[Task requirements]: The entries below contain a stretch that opens with the line containing "MFF sommarfotboll i Ystad!" and closes with the line containing "souhaite la bienvenue"; set down that stretch exactly, both ends included, and nothing else.

[Extracted page text data]

--*--

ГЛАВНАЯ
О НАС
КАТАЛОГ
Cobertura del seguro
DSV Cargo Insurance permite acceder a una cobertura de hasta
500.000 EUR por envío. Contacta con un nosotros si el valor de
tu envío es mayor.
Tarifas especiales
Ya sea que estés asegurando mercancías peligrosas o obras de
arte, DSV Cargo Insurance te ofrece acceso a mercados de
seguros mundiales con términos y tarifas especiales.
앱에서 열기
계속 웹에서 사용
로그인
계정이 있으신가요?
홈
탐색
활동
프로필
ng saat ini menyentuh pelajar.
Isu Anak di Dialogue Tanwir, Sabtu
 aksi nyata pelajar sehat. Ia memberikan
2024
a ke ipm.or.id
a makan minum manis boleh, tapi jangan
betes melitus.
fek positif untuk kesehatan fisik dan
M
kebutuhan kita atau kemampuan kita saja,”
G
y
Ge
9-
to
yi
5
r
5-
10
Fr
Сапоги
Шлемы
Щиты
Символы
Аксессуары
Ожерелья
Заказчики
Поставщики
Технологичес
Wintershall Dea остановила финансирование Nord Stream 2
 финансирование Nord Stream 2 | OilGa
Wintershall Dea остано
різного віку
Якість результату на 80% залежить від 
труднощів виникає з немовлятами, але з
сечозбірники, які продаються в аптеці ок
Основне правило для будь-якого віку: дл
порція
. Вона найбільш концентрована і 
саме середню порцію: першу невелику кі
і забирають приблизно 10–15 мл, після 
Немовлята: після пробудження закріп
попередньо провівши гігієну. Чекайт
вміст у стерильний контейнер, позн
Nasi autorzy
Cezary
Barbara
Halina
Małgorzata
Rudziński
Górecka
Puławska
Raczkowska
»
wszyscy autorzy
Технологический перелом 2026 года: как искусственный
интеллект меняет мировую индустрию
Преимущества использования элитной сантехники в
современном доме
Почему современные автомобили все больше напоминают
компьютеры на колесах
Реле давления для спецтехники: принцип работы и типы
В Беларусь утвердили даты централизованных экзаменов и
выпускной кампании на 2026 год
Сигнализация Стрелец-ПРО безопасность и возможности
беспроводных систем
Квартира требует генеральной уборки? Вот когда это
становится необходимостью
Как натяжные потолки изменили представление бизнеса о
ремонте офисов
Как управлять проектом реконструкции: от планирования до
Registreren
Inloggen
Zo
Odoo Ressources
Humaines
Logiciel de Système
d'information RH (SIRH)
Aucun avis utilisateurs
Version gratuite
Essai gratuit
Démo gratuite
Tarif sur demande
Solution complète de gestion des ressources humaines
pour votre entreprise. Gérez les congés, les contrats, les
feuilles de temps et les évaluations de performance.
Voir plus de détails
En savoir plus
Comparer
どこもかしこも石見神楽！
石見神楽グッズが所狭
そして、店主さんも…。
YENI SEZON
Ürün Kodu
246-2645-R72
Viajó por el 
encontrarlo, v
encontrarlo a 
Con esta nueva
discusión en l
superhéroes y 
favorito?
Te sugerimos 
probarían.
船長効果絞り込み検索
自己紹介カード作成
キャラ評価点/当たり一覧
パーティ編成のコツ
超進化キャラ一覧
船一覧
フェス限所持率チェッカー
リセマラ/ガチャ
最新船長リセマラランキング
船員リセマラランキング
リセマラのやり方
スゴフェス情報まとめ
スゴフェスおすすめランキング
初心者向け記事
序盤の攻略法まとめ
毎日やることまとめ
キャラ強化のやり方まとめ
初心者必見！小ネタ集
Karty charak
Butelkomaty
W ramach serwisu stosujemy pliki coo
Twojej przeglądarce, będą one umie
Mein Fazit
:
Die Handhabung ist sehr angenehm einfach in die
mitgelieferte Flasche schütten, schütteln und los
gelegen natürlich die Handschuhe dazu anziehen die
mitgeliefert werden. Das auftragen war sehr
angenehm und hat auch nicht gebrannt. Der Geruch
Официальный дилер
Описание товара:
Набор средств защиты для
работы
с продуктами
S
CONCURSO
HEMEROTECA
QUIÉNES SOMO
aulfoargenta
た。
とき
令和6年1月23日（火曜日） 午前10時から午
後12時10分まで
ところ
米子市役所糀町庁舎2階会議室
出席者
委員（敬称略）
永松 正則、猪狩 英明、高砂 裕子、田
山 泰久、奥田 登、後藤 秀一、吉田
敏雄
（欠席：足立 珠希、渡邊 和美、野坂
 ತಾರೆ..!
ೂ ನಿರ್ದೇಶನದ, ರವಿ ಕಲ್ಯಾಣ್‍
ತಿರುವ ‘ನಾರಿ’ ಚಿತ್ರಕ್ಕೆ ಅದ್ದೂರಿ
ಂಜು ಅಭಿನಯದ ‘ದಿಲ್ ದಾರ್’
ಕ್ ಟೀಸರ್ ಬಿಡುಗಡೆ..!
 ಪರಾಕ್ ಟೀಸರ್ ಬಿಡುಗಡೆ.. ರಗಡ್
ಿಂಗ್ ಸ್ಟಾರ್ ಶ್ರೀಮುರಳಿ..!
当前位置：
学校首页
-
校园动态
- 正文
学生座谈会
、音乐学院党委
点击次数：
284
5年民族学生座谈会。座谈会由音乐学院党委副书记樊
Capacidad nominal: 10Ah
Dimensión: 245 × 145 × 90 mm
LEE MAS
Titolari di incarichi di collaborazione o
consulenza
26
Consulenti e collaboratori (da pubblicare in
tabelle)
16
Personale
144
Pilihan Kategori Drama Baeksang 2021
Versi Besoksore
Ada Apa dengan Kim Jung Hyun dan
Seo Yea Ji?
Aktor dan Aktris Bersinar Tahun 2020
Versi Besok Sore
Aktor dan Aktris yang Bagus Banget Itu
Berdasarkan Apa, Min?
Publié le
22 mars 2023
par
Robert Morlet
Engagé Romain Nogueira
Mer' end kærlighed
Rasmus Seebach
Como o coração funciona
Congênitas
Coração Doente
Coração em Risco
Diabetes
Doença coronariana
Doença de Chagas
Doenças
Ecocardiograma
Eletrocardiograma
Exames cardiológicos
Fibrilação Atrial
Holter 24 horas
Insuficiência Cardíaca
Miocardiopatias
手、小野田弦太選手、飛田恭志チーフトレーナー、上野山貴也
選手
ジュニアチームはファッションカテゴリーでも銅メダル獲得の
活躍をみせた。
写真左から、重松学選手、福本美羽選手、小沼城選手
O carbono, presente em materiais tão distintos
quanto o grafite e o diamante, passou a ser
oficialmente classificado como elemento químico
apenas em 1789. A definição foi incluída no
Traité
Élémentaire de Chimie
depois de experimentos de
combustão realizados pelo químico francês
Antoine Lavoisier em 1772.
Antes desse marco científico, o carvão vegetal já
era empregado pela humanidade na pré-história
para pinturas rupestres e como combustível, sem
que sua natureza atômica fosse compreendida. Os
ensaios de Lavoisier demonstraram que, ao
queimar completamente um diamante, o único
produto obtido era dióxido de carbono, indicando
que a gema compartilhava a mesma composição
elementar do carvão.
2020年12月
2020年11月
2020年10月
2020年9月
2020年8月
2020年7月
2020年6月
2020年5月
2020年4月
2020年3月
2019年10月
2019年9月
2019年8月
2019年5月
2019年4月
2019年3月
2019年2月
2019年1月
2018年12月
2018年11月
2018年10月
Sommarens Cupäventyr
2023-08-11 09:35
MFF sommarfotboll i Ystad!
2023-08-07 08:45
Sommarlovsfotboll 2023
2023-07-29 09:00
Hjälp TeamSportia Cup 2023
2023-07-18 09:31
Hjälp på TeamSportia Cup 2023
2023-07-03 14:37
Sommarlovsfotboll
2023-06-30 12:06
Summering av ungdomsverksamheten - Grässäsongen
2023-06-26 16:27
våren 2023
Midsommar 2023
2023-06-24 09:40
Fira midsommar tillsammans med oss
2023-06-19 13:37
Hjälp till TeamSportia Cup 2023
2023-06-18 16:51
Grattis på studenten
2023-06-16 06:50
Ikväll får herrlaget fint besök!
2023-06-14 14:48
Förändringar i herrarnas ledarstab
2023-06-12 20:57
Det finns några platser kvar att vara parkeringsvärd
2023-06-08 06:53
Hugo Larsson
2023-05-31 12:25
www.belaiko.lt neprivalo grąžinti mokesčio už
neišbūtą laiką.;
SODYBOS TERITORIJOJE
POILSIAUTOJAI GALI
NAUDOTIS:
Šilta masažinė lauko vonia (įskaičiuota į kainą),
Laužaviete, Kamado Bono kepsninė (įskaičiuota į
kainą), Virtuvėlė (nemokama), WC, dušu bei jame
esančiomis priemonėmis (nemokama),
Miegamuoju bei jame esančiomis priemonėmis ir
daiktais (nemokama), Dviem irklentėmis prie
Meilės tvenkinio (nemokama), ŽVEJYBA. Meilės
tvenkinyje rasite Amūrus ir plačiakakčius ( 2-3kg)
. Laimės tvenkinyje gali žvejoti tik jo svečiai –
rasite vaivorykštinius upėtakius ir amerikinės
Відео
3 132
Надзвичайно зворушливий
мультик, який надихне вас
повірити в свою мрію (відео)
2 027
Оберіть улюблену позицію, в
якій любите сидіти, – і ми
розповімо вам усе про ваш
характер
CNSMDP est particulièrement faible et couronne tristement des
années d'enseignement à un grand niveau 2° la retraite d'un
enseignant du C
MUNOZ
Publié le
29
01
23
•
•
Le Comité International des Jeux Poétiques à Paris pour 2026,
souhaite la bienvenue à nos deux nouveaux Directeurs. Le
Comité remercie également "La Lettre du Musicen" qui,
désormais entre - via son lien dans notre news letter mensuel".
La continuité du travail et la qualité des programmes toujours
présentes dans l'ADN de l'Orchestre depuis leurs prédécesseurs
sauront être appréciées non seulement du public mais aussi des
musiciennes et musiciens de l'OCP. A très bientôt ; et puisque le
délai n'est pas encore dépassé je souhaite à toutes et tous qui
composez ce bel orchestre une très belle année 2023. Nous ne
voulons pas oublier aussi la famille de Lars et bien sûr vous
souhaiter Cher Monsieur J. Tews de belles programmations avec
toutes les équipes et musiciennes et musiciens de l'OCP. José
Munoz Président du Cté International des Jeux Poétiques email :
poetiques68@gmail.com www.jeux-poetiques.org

--*--

[Answer to this problem]:
MFF sommarfotboll i Ystad!
2023-08-07 08:45
Sommarlovsfotboll 2023
2023-07-29 09:00
Hjälp TeamSportia Cup 2023
2023-07-18 09:31
Hjälp på TeamSportia Cup 2023
2023-07-03 14:37
Sommarlovsfotboll
2023-06-30 12:06
Summering av ungdomsverksamheten - Grässäsongen
2023-06-26 16:27
våren 2023
Midsommar 2023
2023-06-24 09:40
Fira midsommar tillsammans med oss
2023-06-19 13:37
Hjälp till TeamSportia Cup 2023
2023-06-18 16:51
Grattis på studenten
2023-06-16 06:50
Ikväll får herrlaget fint besök!
2023-06-14 14:48
Förändringar i herrarnas ledarstab
2023-06-12 20:57
Det finns några platser kvar att vara parkeringsvärd
2023-06-08 06:53
Hugo Larsson
2023-05-31 12:25
www.belaiko.lt neprivalo grąžinti mokesčio už
neišbūtą laiką.;
SODYBOS TERITORIJOJE
POILSIAUTOJAI GALI
NAUDOTIS:
Šilta masažinė lauko vonia (įskaičiuota į kainą),
Laužaviete, Kamado Bono kepsninė (įskaičiuota į
kainą), Virtuvėlė (nemokama), WC, dušu bei jame
esančiomis priemonėmis (nemokama),
Miegamuoju bei jame esančiomis priemonėmis ir
daiktais (nemokama), Dviem irklentėmis prie
Meilės tvenkinio (nemokama), ŽVEJYBA. Meilės
tvenkinyje rasite Amūrus ir plačiakakčius ( 2-3kg)
. Laimės tvenkinyje gali žvejoti tik jo svečiai –
rasite vaivorykštinius upėtakius ir amerikinės
Відео
3 132
Надзвичайно зворушливий
мультик, який надихне вас
повірити в свою мрію (відео)
2 027
Оберіть улюблену позицію, в
якій любите сидіти, – і ми
розповімо вам усе про ваш
характер
CNSMDP est particulièrement faible et couronne tristement des
années d'enseignement à un grand niveau 2° la retraite d'un
enseignant du C
MUNOZ
Publié le
29
01
23
•
•
Le Comité International des Jeux Poétiques à Paris pour 2026,
souhaite la bienvenue à nos deux nouveaux Directeurs. Le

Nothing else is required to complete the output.